The UK's data-focused approach is part of a wider global escalation. According to Fenergo's annual enforcement report, global AML penalties totaled $3.8 billion in 2025. While that figure was down 18% from the prior year's $4.6 billion, the decline was driven almost entirely by a 61% drop in US fines under the Trump administration's deregulatory stance. Elsewhere, enforcement intensified sharply.

Region

2025 Trend

Global total

$3.8 billion (down 18% from 2024)

North America

Down 58%

EMEA

Up 767%

APAC

Up 44%

UK (FCA alone)

£124–186 million in 2025

The FCA's own enforcement data shows total fines rising from roughly £38 million in the prior year to between £179 million and £186 million in 2024/25, with penalties on individuals more than tripling. Financial crime remains the regulator's core strategic priority through 2030.

According to Finance Magnates Intelligence estimates, if the FCA's current enforcement trajectory holds - with UK AML penalties roughly quadrupling year-on-year and data deficiencies present in two-thirds of cases - cumulative UK AML fines over the 2025–2028 period could exceed £800 million, with data-related enforcement accounting for more than £500 million of that total.

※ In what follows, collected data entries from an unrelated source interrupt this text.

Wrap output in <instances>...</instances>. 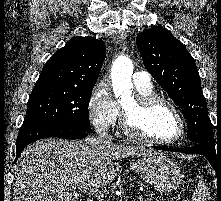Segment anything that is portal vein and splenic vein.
Listing matches in <instances>:
<instances>
[{
	"mask_svg": "<svg viewBox=\"0 0 221 201\" xmlns=\"http://www.w3.org/2000/svg\"><path fill=\"white\" fill-rule=\"evenodd\" d=\"M79 188V187H78ZM84 190H88L92 195H94L95 197H98V198H100V196H101V192L98 190V189H95V188H92V187H84ZM139 199L141 200V201H143L144 200V197L141 195V196H139ZM145 201V200H144Z\"/></svg>",
	"mask_w": 221,
	"mask_h": 201,
	"instance_id": "portal-vein-and-splenic-vein-1",
	"label": "portal vein and splenic vein"
}]
</instances>
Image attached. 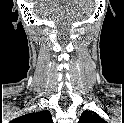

The addition of 60,000 professional services firms to the FCA's supervisory perimeter only increases the potential enforcement surface.

What Comes Next: The FCA's Expanding Remit

In October 2025, HM Treasury confirmed that the FCA will become the single professional services supervisor for AML - absorbing oversight of approximately 60,000 law firms, accountancy practices, and trust and company service providers currently monitored by 22 separate professional body supervisors. The move follows years of criticism that fragmented oversight left gaps in sectors frequently used as conduits for illicit finance.

Early compliance data from those sectors underscores the challenge ahead. HM Treasury's 2024–25 supervision report found that only 24% of accountancy firms and 29% of legal firms were fully compliant with AML requirements. Among the highest-risk legal firms, 28% were non-compliant. Based on those figures, Finance Magnates Intelligence estimates that upwards of 40,000 of the 60,000 firms entering FCA supervision may require material upgrades to their AML data and verification processes - representing a significant compliance remediation cycle that could stretch well into 2028.

At the EU level, a parallel development is underway. The new Anti-Money Laundering Authority began operations in Frankfurt in July 2025, marking the start of direct EU-wide supervision for high-risk entities. Taken together, these shifts signal that AML enforcement is moving away from periodic audits and toward continuous, data-driven oversight.

Where This Leaves the Industry

The pattern in FCA enforcement is not subtle. The regulator has moved beyond asking whether firms have AML policies in place. It now examines whether institutions can obtain, verify, and maintain accurate customer data in practice - and whether they can connect that data across entities and ownership structures.

For the firms already fined, most violations occurred well over a decade before the penalties were imposed. That lag between conduct and consequence is itself a warning: compliance weaknesses that seem manageable today may be building toward enforcement actions years down the line. And with the FCA's remit about to expand dramatically, the pool of institutions exposed to that risk just got a lot bigger.